La valorisation du patrimoine industriel
La réhabilitation de friches industrielles, appelées Brownfields, permet de transformer des barrières infrastructurelles en opportunités de connexion avec la East River tout en respectant l'histoire de New York et son patrimoine bâti.

Source : https://nyclpc.maps.arcgis.com/apps/webappviewer/index.html?id=93a88691cace4067828b1eede432022b
Plusieurs programmes sont actuellement en place afin de requalifier ces friches, dont le Brownfield Cleanup Program (BCP) et le NYC Landmarks Preservation Commission (LPC). Cette dernière n'offre pas de subventions pour les projets impliquant la démolition d’immeubles existants, ce qui encourage la préservation des bâtiments industriels historiques présents sur les rives de l’East River.
La LPC est une agence municipale chargée de protéger les bâtiments, les sites et les quartiers qui présentent une importance historique, culturelle ou architecturale (NYC Landmarks Preservation Commission. s. d.). Créée en 1965 à la suite de la démolition du Penn Station, sa mission est de préserver l'identité unique et le patrimoine de la ville en désignant des lieux d'importance en tant que "landmarks". Une fois désignés, ces sites bénéficient d'une protection légale contre les modifications ou démolitions non autorisées, garantissant leur préservation pour les générations futures.
Plusieurs des parcs à l'étude se situent justement dans des zones de conservation historiques identifiées par la LCP, dont le Brooklyn Bridge Park, situé dans les districts protégés de Brooklyn Heights et de Fulton Ferry. Le Governor's Island est lui aussi considéré comme un district historique à part entière (voir carte ci-contre).
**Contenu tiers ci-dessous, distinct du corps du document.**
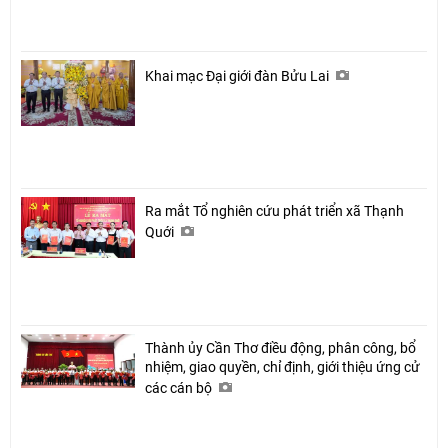
Khai mạc Đại giới đàn Bửu Lai
Ra mắt Tổ nghiên cứu phát triển xã Thạnh
Quới
Thành ủy Cần Thơ điều động, phân công, bổ
nhiệm, giao quyền, chỉ định, giới thiệu ứng cử
các cán bộ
Tout comme la Landmarks Preservation Commission, le Brownfield Cleanup Program (BCP) émet lui aussi une carte identifiant des zones, mais spécifiquement des endroits où l'opportunité de réaliser des projets de requalification est particulièrement pertinente. Ces zones, appelées Brownfields, sont des terrains précédemment occupés par des activités industrielles ou commerciales susceptibles d’avoir laissé des contaminants dans le sol ou l’eau. Le BCP de l'État de New York, initié en 2003, vise à stimuler la réhabilitation de ces terrains en combinant dépollution et réaménagement urbain. En offrant des incitatifs fiscaux et un cadre de responsabilité limité pour les développeurs, le BCP encourage la conversion de ces sites en espaces publics, logements ou installations à usage mixte, contribuant ainsi à revitaliser les quartiers tout en répondant aux enjeux environnementaux (BCP, 2023).
Les trois valeurs principales du Brownfield Cleanup Program sont :
1. Réduction de la contamination
Élimination des substances dangereuses et autres contaminants des friches industrielles afin de réduire le risque d'exposition à ces substances nocives et améliorer la qualité de l'air, du sol et de l'eau.
2. Promotion de la durabilité
Impliquer l'utilisation de pratiques et de technologies de construction durables au réaménagement des friches industrielles qui peuvent contribuer à réduire les émissions de GES et à lutter contre le changement climatique.
3. Revitalisation des communautés
Créer des emplois, augmenter la valeur des propriétés et encourager le développement de logements abordables dans les zones à faibles revenus. Revitaliser des zones urbaines en quartiers prospères avec de nouvelles habitations, des entreprises et des espaces communautaires.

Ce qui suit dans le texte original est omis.